1 Feb 2020 - Diario Americano USA 2020 di Giampiero Gramaglia

Il voto finale sull’impeachment di Donald Trump in Senato avverrà mercoledì 5 febbraio, il giorno dopo il discorso sullo stato dell’Unione, che il presidente farà – la sera del 4 febbraio – al Congresso in seduta plenaria, già virtualmente sicuro della sua assoluzione. Ieri, il Senato ha infatti votato contro l’ammissione di nuovi testi e di nuovi documenti: lunedì inizieranno requisitorie e arringhe.

La decisione sul calendario dei lavori fino alla fine del processo è stata presa nella serata di venerdì, dopo che il Senato aveva bocciato la richiesta dei democratici di ascoltare nuovi testi, specialmente l’ex consigliere per la Sicurezza nazionale John Bolton: il voto era finito 51 a 49. Due repubblicani, Mitt Romney e Susan Collins, hanno votato con i democratici (per rovesciare il verdetto, ne servivano quattro).

L’esito del voto spiana la strada all’assoluzione di Trump, partito con la famiglia per la Florida, dove trascorrerà il fine settimana nella sua tenuta di Mar-a-lago. Duro il commento del leader dei senatori democratici Chuck Schumer: “Una vergogna. Nessun testimone, nessun documento … L’assoluzione di Trump così non avrà alcun valore. L’America ricorderà questo giorno sciagurato”.

In giornata, erano uscite ulteriori anticipazioni dalle bozze del libro di Bolton ‘The Room where it Happened: a White House Memoir‘, che dovrebbe essere pubblicato a marzo, ma che la Casa Bianca cerca di bloccare. Un tentativo in extremis, fallito, di indurre il Senato ad ascoltare l’ambasciatore, che sa molto sul ‘quid pro quo’ tra Usa e Ucraina.

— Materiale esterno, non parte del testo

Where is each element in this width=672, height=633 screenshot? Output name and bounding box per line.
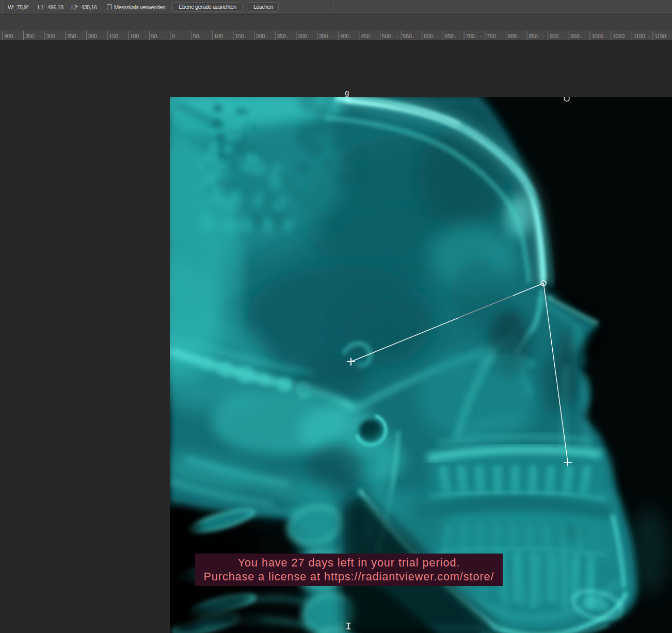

Le pressioni su Kiev perché mettesse sotto inchiesta i Biden padre e figlio cominciarono almeno due mesi prima della telefonata incriminata del 25 luglio tra i presidenti Trump e Volodymyr Zelenski. All’inizio di maggio, Trump ordinò al consigliere per la Sicurezza nazionale Bolton di aiutarlo a convincere gli ucraini in una riunione nello Studio Ovale, presenti il capo ad interim dello staff della Casa Bianca Mick Mulvaney, il suo avvocato personale Rudy Giuliani e l’avvocato della Casa Bianca Pat Cipollone. Trump disse a Bolton di chiamare Zelensky, che aveva appena vinto le elezioni, perché vedesse Giuliani, che stava organizzandosi incontri in Ucraina. Ma Bolton, ostile alla ‘diplomazia parallela’ affidata a Giuliani, non fece mai quella telefonata.

Ieri mattina, l’alternativa era se andare avanti, ammettendo nuovi testi, o se passare subito al voto, che a quel punto poteva solo essere d’assoluzione.  Il nodo era se ascoltare o meno Bolton. Quando uno dei possibili transfughi repubblicani, il senatore del Tennessee Lamar Alexander, rientra nei ranghi (“Il comportamento del presidente è censurabile, ma non è da impeachment”), e quando pure la senatrice dell’Alaska Lisa Murkowski si tira indietro, dicendo cose analoghe (il ‘quid pro quo’ è già provato, ma non vale l’impeachment), i giochi paiono fatti.